**Exercise description:**
Nothing but the records themselves, exactly as written and free of pictures, should appear in your response.

*** Opening of Material supplied ***

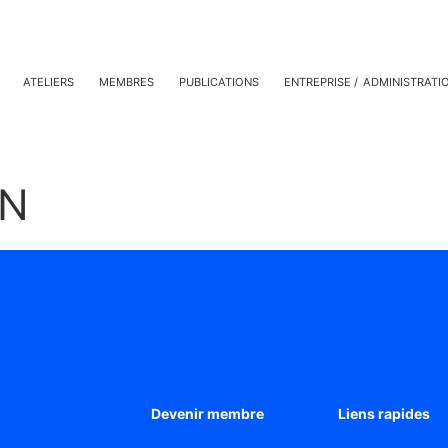
ATELIERS
MEMBRES
PUBLICATIONS
ENTREPRISE
ADMINISTRATI
ON
Devenir membre
Liens rapides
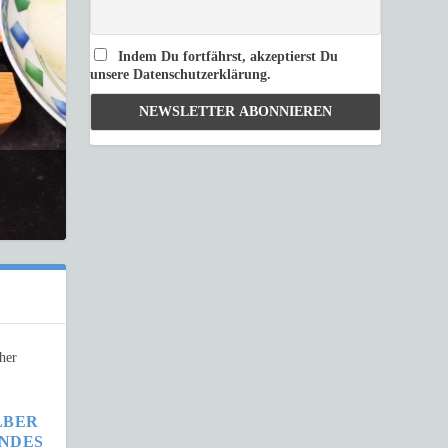
Indem Du fortfährst, akzeptierst Du
unsere Datenschutzerklärung.
LBER
ENDES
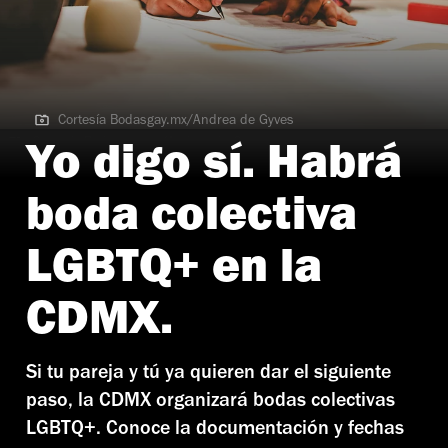
Cortesía Bodasgay.mx/Andrea de Gyves
Cortesía Bodasgay.mx/Andrea de Gyves
Yo digo sí. Habrá
boda colectiva
LGBTQ+ en la
CDMX.
Si tu pareja y tú ya quieren dar el siguiente
paso, la CDMX organizará bodas colectivas
LGBTQ+. Conoce la documentación y fechas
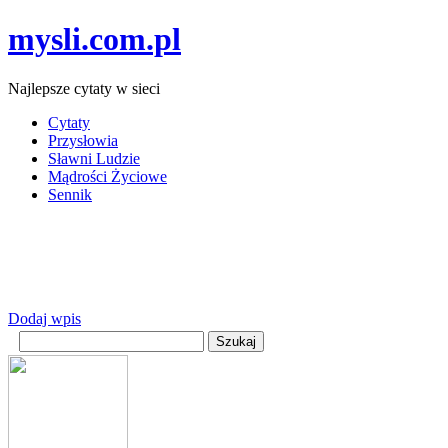
mysli.com.pl
Najlepsze cytaty w sieci
Cytaty
Przysłowia
Sławni Ludzie
Mądrości Życiowe
Sennik
Dodaj wpis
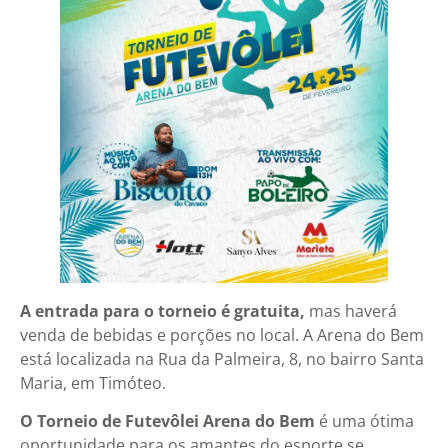
A entrada para o torneio é gratuita,
mas haverá
venda de bebidas e porções no local. A Arena do Bem
está localizada na Rua da Palmeira, 8, no bairro Santa
Maria, em Timóteo.
O Torneio de Futevôlei Arena do Bem
é uma ótima
oportunidade para os amantes do esporte se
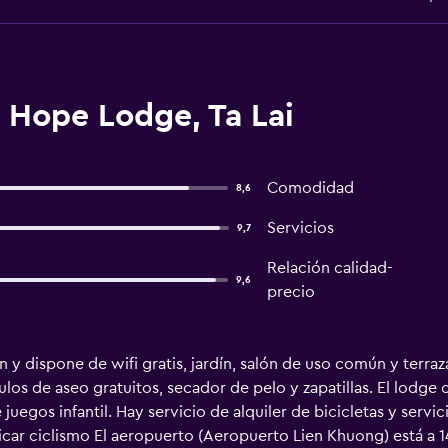
 Hope Lodge, Ta Lai
Comodidad
8,6
Servicios
9,7
Relación calidad-
9,6
precio
 y dispone de wifi gratis, jardín, salón de uso común y terra
los de aseo gratuitos, secador de pelo y zapatillas. El lodge 
egos infantil. Hay servicio de alquiler de bicicletas y servic
car ciclismo El aeropuerto (Aeropuerto Lien Khuong) está a 14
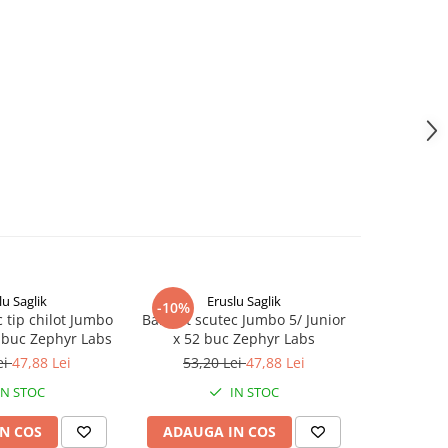
lu Saglik
Eruslu Saglik
E
-10%
-10%
c tip chilot Jumbo
BabyFit scutec Jumbo 5/ Junior
BabyFit se
2 buc Zephyr Labs
x 52 buc Zephyr Labs
120 b
ei
47,88 Lei
53,20 Lei
47,88 Lei
10,
IN STOC
IN STOC
N COS
ADAUGA IN COS
ADAUG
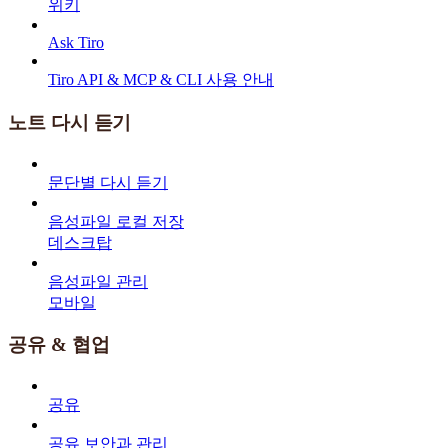
위키
Ask Tiro
Tiro API & MCP & CLI 사용 안내
노트 다시 듣기
문단별 다시 듣기
음성파일 로컬 저장
데스크탑
음성파일 관리
모바일
공유 & 협업
공유
공유 보안과 관리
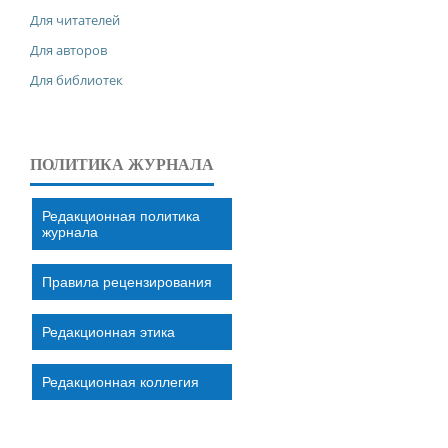
Для читателей
Для авторов
Для библиотек
ПОЛИТИКА ЖУРНАЛА
Редакционная политика
журнала
Правила рецензирования
Редакционная этика
Редакционная коллегия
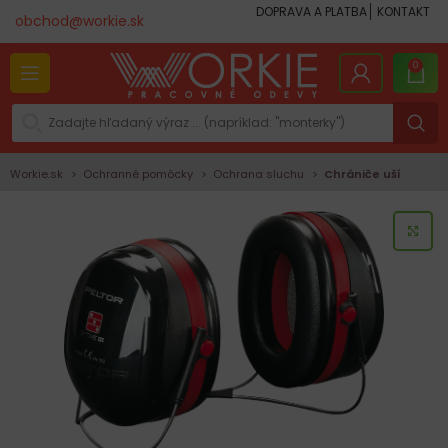
DOPRAVA A PLATBA
KONTAKT
obchod@workie.sk
0
Workie.sk
Ochranné pomôcky
Ochrana sluchu
Chrániče uší
KLI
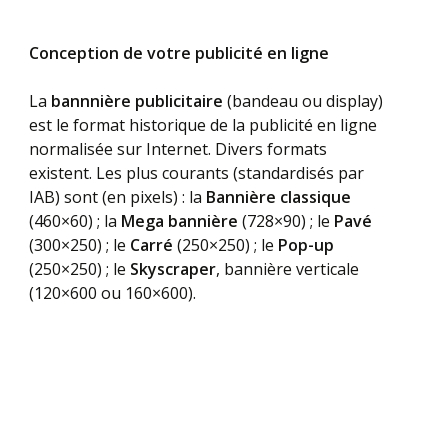
Conception de votre
publicité en ligne
La
bannnière publicitaire
(bandeau ou display)
est le format historique de la publicité en ligne
normalisée sur Internet. Divers formats
existent. Les plus courants (standardisés par
IAB) sont (en pixels) : la
Bannière classique
(460×60) ; la
Mega bannière
(728×90) ; le
Pavé
(300×250) ; le
Carré
(250×250) ; le
Pop-up
(250×250) ; le
Skyscraper
, bannière verticale
(120×600 ou 160×600).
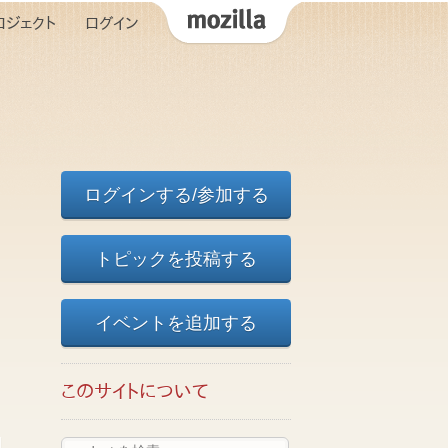
ロジェクト
ログイン
ログインする/参加する
トピックを投稿する
イベントを追加する
このサイトについて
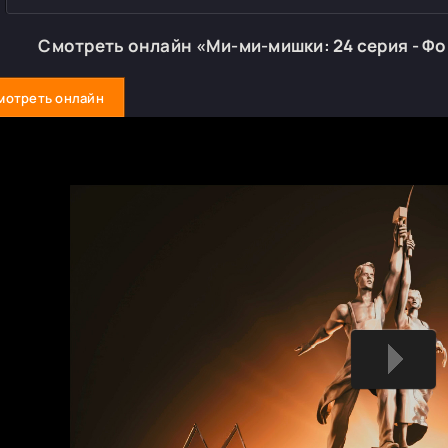
Смотреть онлайн «Ми-ми-мишки: 24 серия - Ф
мотреть онлайн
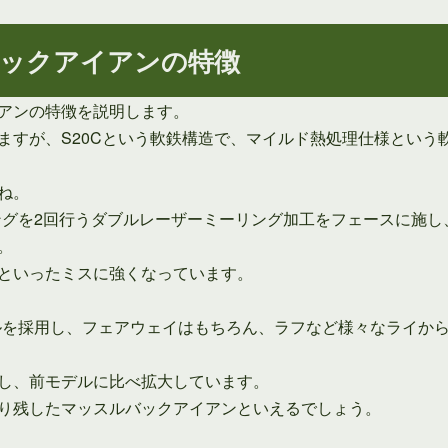
ックアイアンの特徴
アンの特徴を説明します。
ますが、S20Cという軟鉄構造で、マイルド熱処理仕様という
ね。
リングを2回行うダブルレーザーミーリング加工をフェースに施
。
といったミスに強くなっています。
ソールを採用し、フェアウェイはもちろん、ラフなど様々なライか
し、前モデルに比べ拡大しています。
り残したマッスルバックアイアンといえるでしょう。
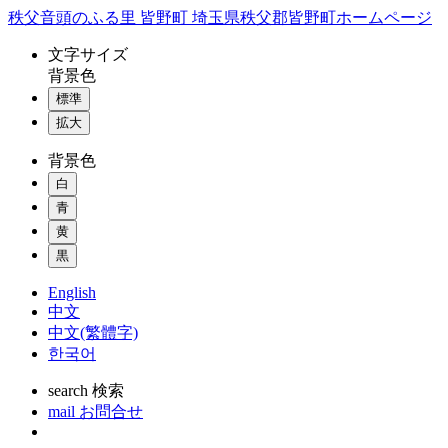
コ
秩父音頭のふる里 皆野町 埼玉県秩父郡皆野町ホームページ
ン
文字
サイズ
テ
背景色
ン
標準
ツ
本
拡大
文
背景色
へ
ス
白
キ
青
ッ
黄
プ
黒
English
中文
中文(繁體字)
한국어
search
検索
mail
お問合せ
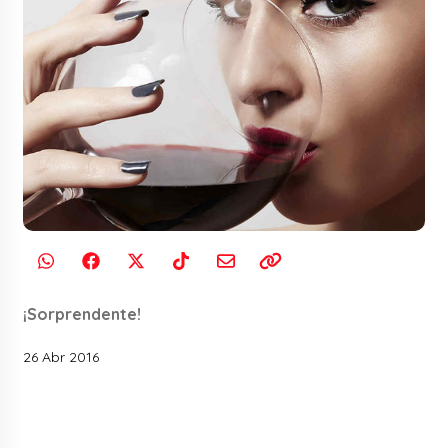
¡Sorprendente!
26 Abr 2016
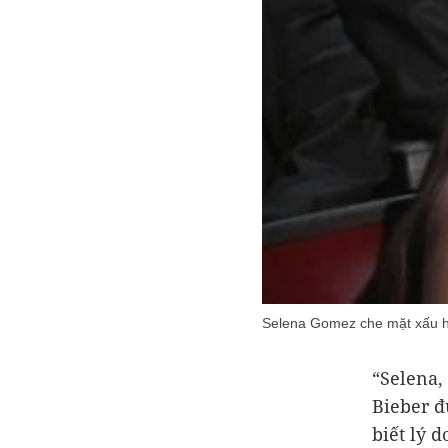
Selena Gomez che mặt xấu hổ 
“Selena,
Bieber đ
biết lý 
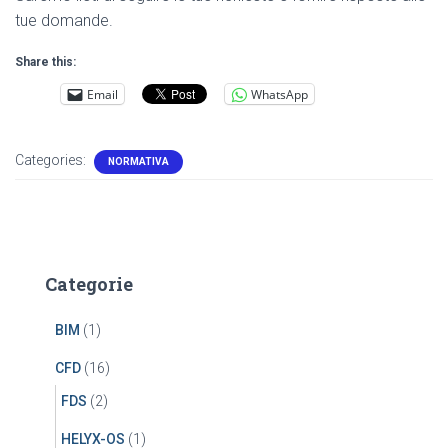
tue domande.
Share this:
Email
WhatsApp
Categories:
NORMATIVA
Categorie
BIM
(1)
CFD
(16)
FDS
(2)
HELYX-OS
(1)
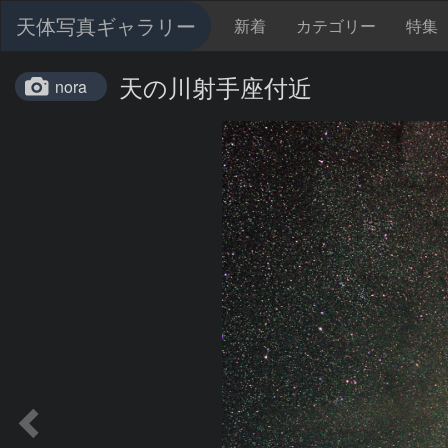
天体写真ギャラリー
新着
カテゴリー
特集
天の川射手座付近
nora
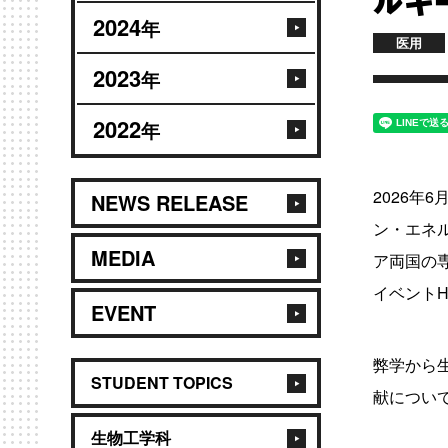
ルギ
2024
年
医用
2023
年
2022
年
2026
NEWS RELEASE
ン・エネ
MEDIA
ア両国の
イベントH
EVENT
弊学から
STUDENT TOPICS
献につい
生物工学科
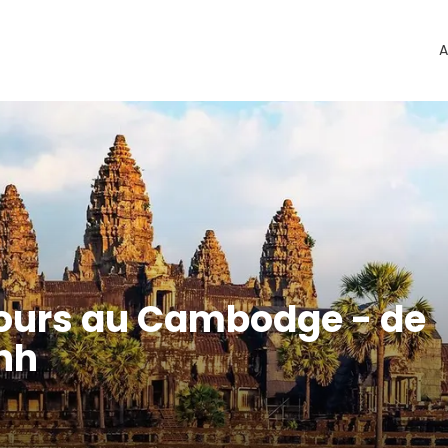
A
 jours au Cambodge - de
nh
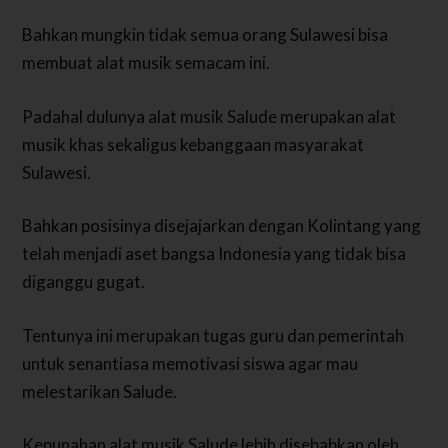
Bahkan mungkin tidak semua orang Sulawesi bisa
membuat alat musik semacam ini.
Padahal dulunya alat musik Salude merupakan alat
musik khas sekaligus kebanggaan masyarakat
Sulawesi.
Bahkan posisinya disejajarkan dengan Kolintang yang
telah menjadi aset bangsa Indonesia yang tidak bisa
diganggu gugat.
Tentunya ini merupakan tugas guru dan pemerintah
untuk senantiasa memotivasi siswa agar mau
melestarikan Salude.
Kepunahan alat musik Salude lebih disebabkan oleh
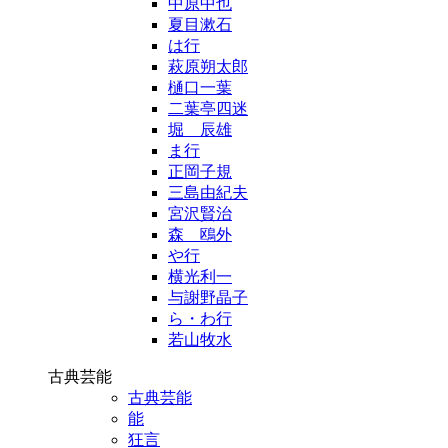
中原中也
夏目漱石
は行
萩原朔太郎
樋口一葉
二葉亭四迷
堀 辰雄
ま行
正岡子規
三島由紀夫
宮沢賢治
森 鴎外
や行
横光利一
与謝野晶子
ら・わ行
若山牧水
古典芸能
古典芸能
能
狂言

*** Close of Material supplied ***

**Task output:**
ATELIERS
MEMBRES
PUBLICATIONS
ENTREPRISE
ADMINISTRATI
ON
Devenir membre
Liens rapides
Indem Du fortfährst, akzeptierst Du
unsere Datenschutzerklärung.
LBER
ENDES
Cortesía Bodasgay.mx/Andrea de Gyves
Cortesía Bodasgay.mx/Andrea de Gyves
Yo digo sí. Habrá
boda colectiva
LGBTQ+ en la
CDMX.
Si tu pareja y tú ya quieren dar el siguiente
paso, la CDMX organizará bodas colectivas
LGBTQ+. Conoce la documentación y fechas
mysli.com.pl
Najlepsze cytaty w sieci
Cytaty
Przysłowia
Sławni Ludzie
Mądrości Życiowe
Sennik
Dodaj wpis
A entrada para o torneio é gratuita,
mas haverá
venda de bebidas e porções no local. A Arena do Bem
está localizada na Rua da Palmeira, 8, no bairro Santa
Maria, em Timóteo.
O Torneio de Futevôlei Arena do Bem
é uma ótima
oportunidade para os amantes do esporte se
 Hope Lodge, Ta Lai
Comodidad
8,6
Servicios
9,7
Relación calidad-
9,6
precio
 y dispone de wifi gratis, jardín, salón de uso común y terra
los de aseo gratuitos, secador de pelo y zapatillas. El lodge 
egos infantil. Hay servicio de alquiler de bicicletas y servic
car ciclismo El aeropuerto (Aeropuerto Lien Khuong) está a 14
lu Saglik
Eruslu Saglik
E
-10%
-10%
c tip chilot Jumbo
BabyFit scutec Jumbo 5/ Junior
BabyFit se
2 buc Zephyr Labs
x 52 buc Zephyr Labs
120 b
ei
47,88 Lei
53,20 Lei
47,88 Lei
10,
IN STOC
IN STOC
N COS
ADAUGA IN COS
ADAUG
위키
Ask Tiro
Tiro API & MCP & CLI 사용 안내
노트 다시 듣기
문단별 다시 듣기
음성파일 로컬 저장
데스크탑
음성파일 관리
모바일
공유 & 협업
공유
공유 보안과 관리
Для читателей
Для авторов
Для библиотек
ПОЛИТИКА ЖУРНАЛА
Редакционная политика
журнала
Правила рецензирования
Редакционная этика
Редакционная коллегия
DOPRAVA A PLATBA
KONTAKT
obchod@workie.sk
0
Workie.sk
Ochranné pomôcky
Ochrana sluchu
Chrániče uší
KLI
Conception de votre
publicité en ligne
La
bannnière publicitaire
(bandeau ou display)
est le format historique de la publicité en ligne
normalisée sur Internet. Divers formats
existent. Les plus courants (standardisés par
IAB) sont (en pixels) : la
Bannière classique
(460×60) ; la
Mega bannière
(728×90) ; le
Pavé
(300×250) ; le
Carré
(250×250) ; le
Pop-up
(250×250) ; le
Skyscraper
, bannière verticale
(120×600 ou 160×600).
ロジェクト
ログイン
ログインする/参加する
トピックを投稿する
イベントを追加する
このサイトについて
Смотреть онлайн «Ми-ми-мишки: 24 серия - Ф
мотреть онлайн
ックアイアンの特徴
アンの特徴を説明します。
ますが、S20Cという軟鉄構造で、マイルド熱処理仕様という
ね。
リングを2回行うダブルレーザーミーリング加工をフェースに施
。
といったミスに強くなっています。
ソールを採用し、フェアウェイはもちろん、ラフなど様々なライか
し、前モデルに比べ拡大しています。
り残したマッスルバックアイアンといえるでしょう。
コ
秩父音頭のふる里 皆野町 埼玉県秩父郡皆野町ホームページ
ン
文字
サイズ
テ
背景色
ン
標準
ツ
本
拡大
文
背景色
へ
ス
白
キ
青
ッ
黄
プ
黒
English
中文
中文(繁體字)
한국어
search
検索
mail
お問合せ
¡Sorprendente!
26 Abr 2016
Selena Gomez che mặt xấu hổ 
“Selena,
Bieber đ
biết lý 
tue domande.
Share this:
Email
WhatsApp
Categories:
NORMATIVA
Categorie
BIM
(1)
CFD
(16)
FDS
(2)
HELYX-OS
(1)
天体写真ギャラリー
新着
カテゴリー
特集
天の川射手座付近
nora
ルギ
2024
年
医用
2023
年
2022
年
2026
NEWS RELEASE
ン・エネ
MEDIA
ア両国の
イベントH
EVENT
弊学から
STUDENT TOPICS
献につい
生物工学科
A
 jours au Cambodge - de
nh
Bahkan mungkin tidak semua orang Sulawesi bisa
membuat alat musik semacam ini.
Padahal dulunya alat musik Salude merupakan alat
musik khas sekaligus kebanggaan masyarakat
Sulawesi.
Bahkan posisinya disejajarkan dengan Kolintang yang
telah menjadi aset bangsa Indonesia yang tidak bisa
diganggu gugat.
Tentunya ini merupakan tugas guru dan pemerintah
untuk senantiasa memotivasi siswa agar mau
melestarikan Salude.
Kepunahan alat musik Salude lebih disebabkan oleh
中原中也
夏目漱石
は行
萩原朔太郎
樋口一葉
二葉亭四迷
堀 辰雄
ま行
正岡子規
三島由紀夫
宮沢賢治
森 鴎外
や行
横光利一
与謝野晶子
ら・わ行
若山牧水
古典芸能
古典芸能
能
狂言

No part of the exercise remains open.